WHAT TO PRODUCE - All lines from the one containing "MailMan (318, 1172)" through the last line of the listing should be given again exactly, with no pictures.

EXTRACTED INFORMATION -
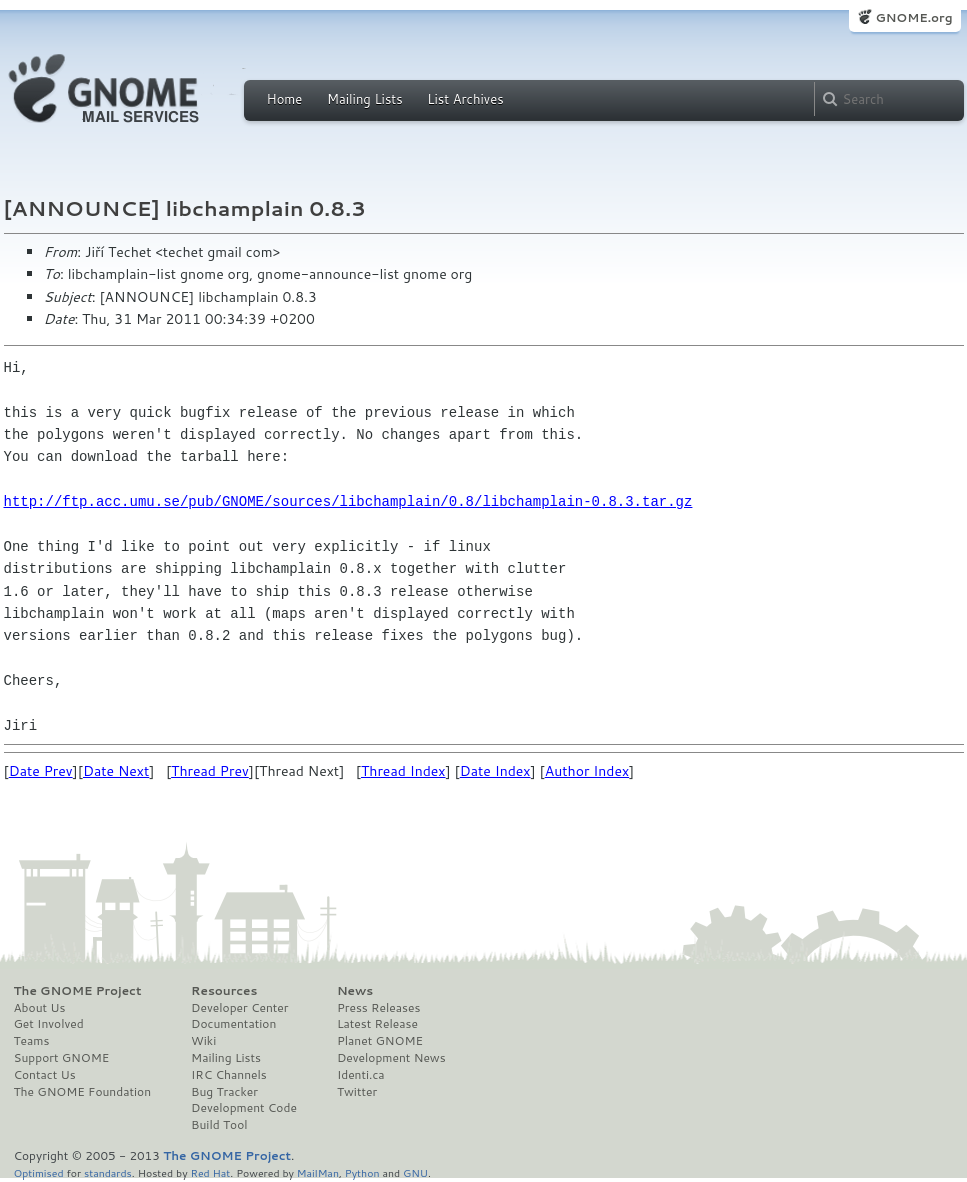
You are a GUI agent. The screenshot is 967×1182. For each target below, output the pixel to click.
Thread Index (403, 771)
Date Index (495, 771)
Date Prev (41, 771)
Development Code (244, 1108)
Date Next (116, 771)
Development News (391, 1058)
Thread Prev (210, 771)
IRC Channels (229, 1075)
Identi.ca (361, 1075)
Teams (32, 1041)
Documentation (233, 1024)
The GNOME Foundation (83, 1092)
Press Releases (378, 1008)
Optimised (39, 1172)
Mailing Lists (365, 99)
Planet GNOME (380, 1041)
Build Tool (219, 1125)
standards (108, 1172)
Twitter (357, 1092)
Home (285, 99)
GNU (415, 1172)
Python (362, 1172)
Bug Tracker (224, 1092)
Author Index (587, 771)
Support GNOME (62, 1058)
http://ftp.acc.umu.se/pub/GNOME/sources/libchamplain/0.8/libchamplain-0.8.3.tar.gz (348, 501)
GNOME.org (913, 17)
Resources (224, 991)
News (355, 991)
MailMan (318, 1172)
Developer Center (239, 1008)
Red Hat (210, 1172)
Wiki (203, 1041)
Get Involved (49, 1024)
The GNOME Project (78, 991)
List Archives (465, 99)
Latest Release (377, 1024)
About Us (40, 1008)
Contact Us (45, 1075)
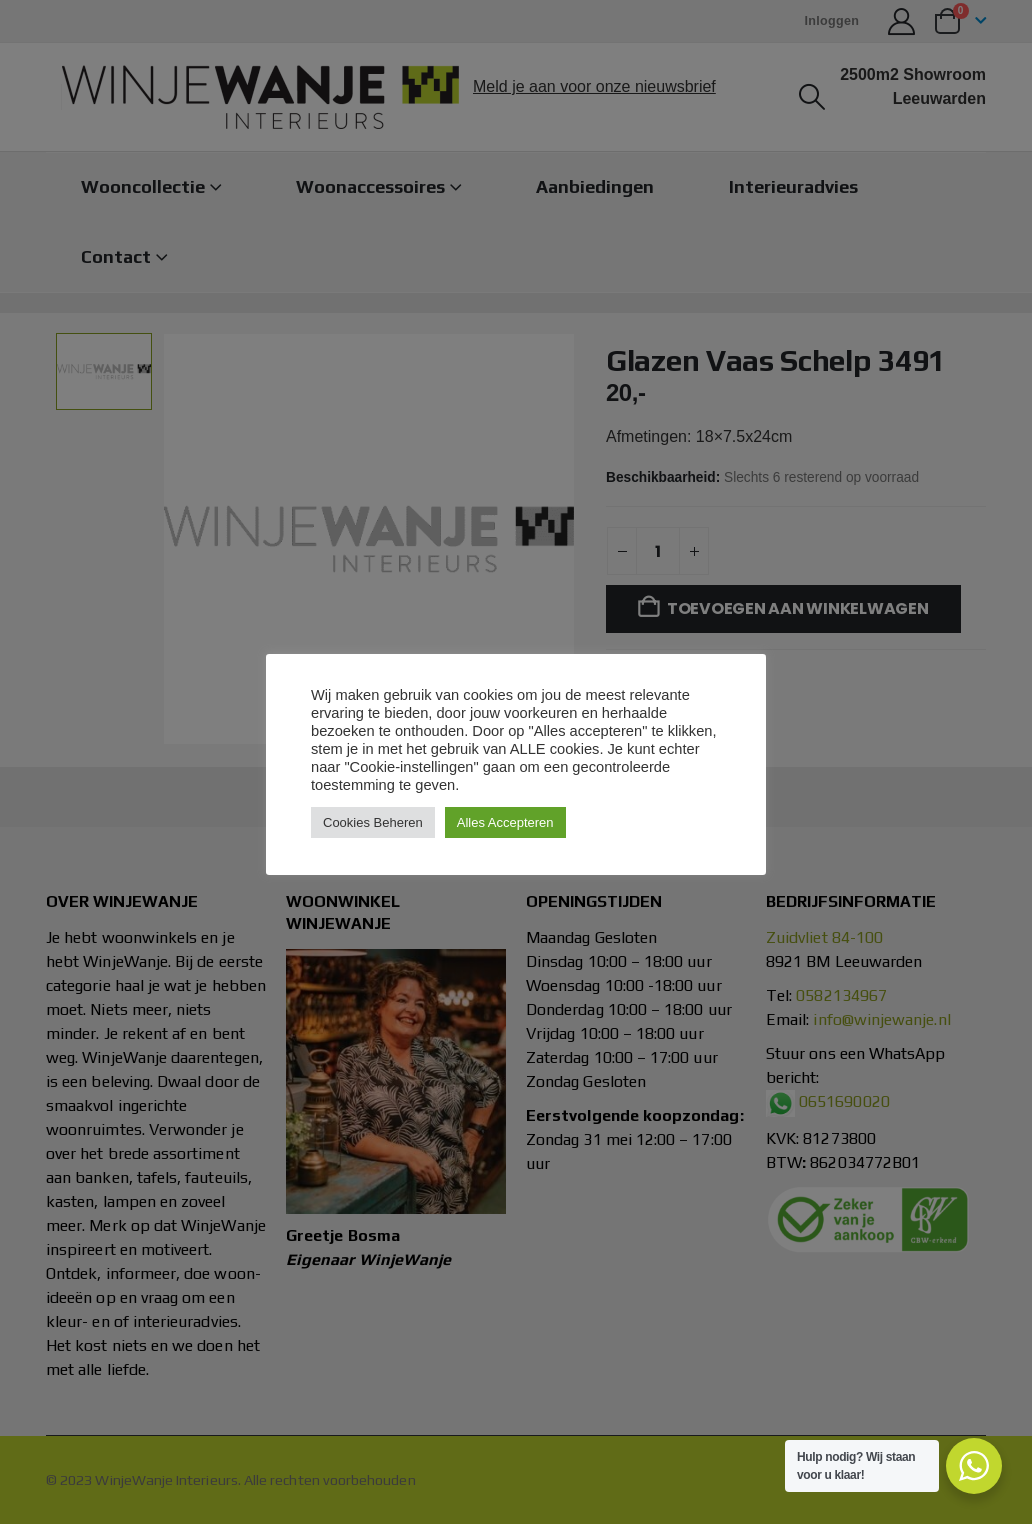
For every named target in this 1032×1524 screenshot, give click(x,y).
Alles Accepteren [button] (505, 822)
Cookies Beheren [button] (373, 822)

TASK RESULT -
MailMan (318, 1172)
Developer Center (239, 1008)
Red Hat (210, 1172)
Wiki (203, 1041)
Get Involved (49, 1024)
The GNOME Project (78, 991)
List Archives (465, 99)
Latest Release (377, 1024)
About Us (40, 1008)
Contact Us (45, 1075)
For every named target in this 1032×1524 screenshot, give click(x,y).
Alles Accepteren [button] (505, 822)
Cookies Beheren [button] (373, 822)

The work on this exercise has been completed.